Question de Mme COHEN Laurence (Val-de-Marne - CRCE) publiée le 21/11/2019

Mme Laurence Cohen attire l'attention de M. le ministre auprès de la ministre de la cohésion des territoires et des relations avec les collectivités territoriales, chargé de la ville et du logement, sur l'état dramatique des personnes en situation de mal logement ou vivant à la rue.

Le président de la République s'était engagé en juillet 2017 à ce que plus personne ne dorme dehors. Deux ans plus tard, les chiffres sont encore plus alarmants que les années précédentes. Près de 240 000 personnes vivent à la rue, privées de logement, comme le souligne le vingt-quatrième rapport de la fondation abbé Pierre.
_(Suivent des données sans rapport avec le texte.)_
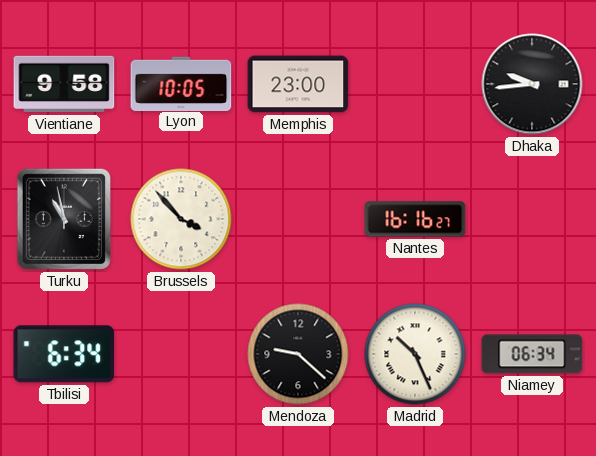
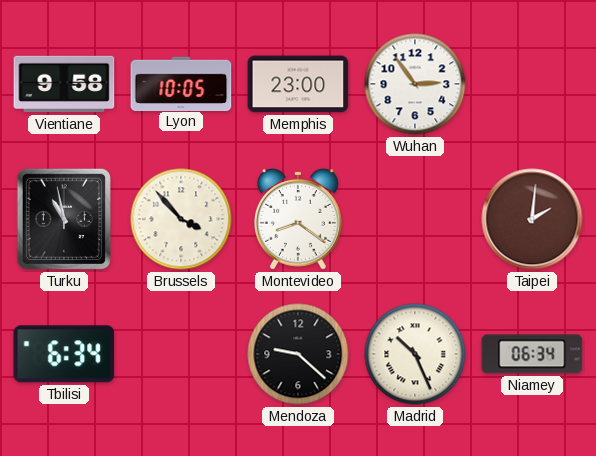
Wuhan: none -> 2:54
Dhaka: 9:44 -> none
Montevideo: none -> 8:21
Nantes: 16:16 -> none
Taipei: none -> 2:01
La question du logement et de l'hébergement d'urgence revêt une acuité particulière avec la progression alarmante des violences conjugales.
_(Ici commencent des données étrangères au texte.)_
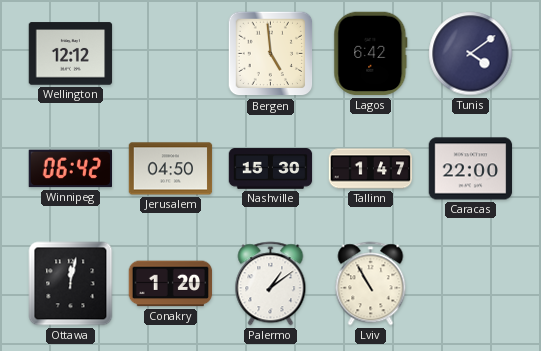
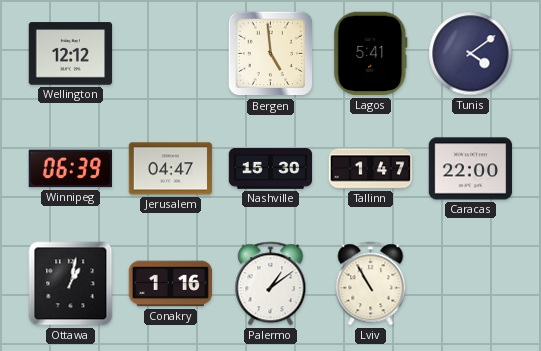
Lagos: 6:42 -> 5:41
Winnipeg: 06:42 -> 06:39
Jerusalem: 04:50 -> 04:47
Ottawa: 12:02 -> 1:02
Conakry: 1:20 -> 1:16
Les associations féministes dénoncent le fait qu'elles n'ont toujours aucune précision concernant le financement des 1 000 places d'hébergement d'urgence promises par le Gouvernement pour mettre à l'abri les femmes victimes de violences.

La fondation abbé Pierre a également pointé le triste record des expulsions locatives. Pour mémoire, celles-ci s'élevaient au nombre de 36 000 en 2018 et plus de 600 personnes meurent chaque année dans nos rues.
L'État doit jouer son rôle et protéger nos concitoyennes et concitoyens en octroyant des moyens supplémentaires pour la création de nouvelles places d'hébergement.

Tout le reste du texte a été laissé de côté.